> _Data excerpt_:

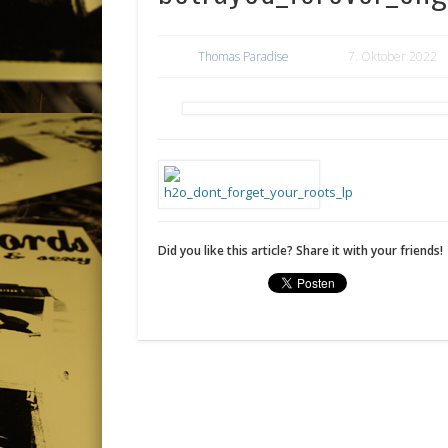
Thomas Paradise
7. Oktober 2022
Did you like this article? Share it with your friends!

> _What you will do_:
Using the material above, set down every line exactly, but skip the pictures.

> _Solution_:
Thomas Paradise
7. Oktober 2022
Did you like this article? Share it with your friends!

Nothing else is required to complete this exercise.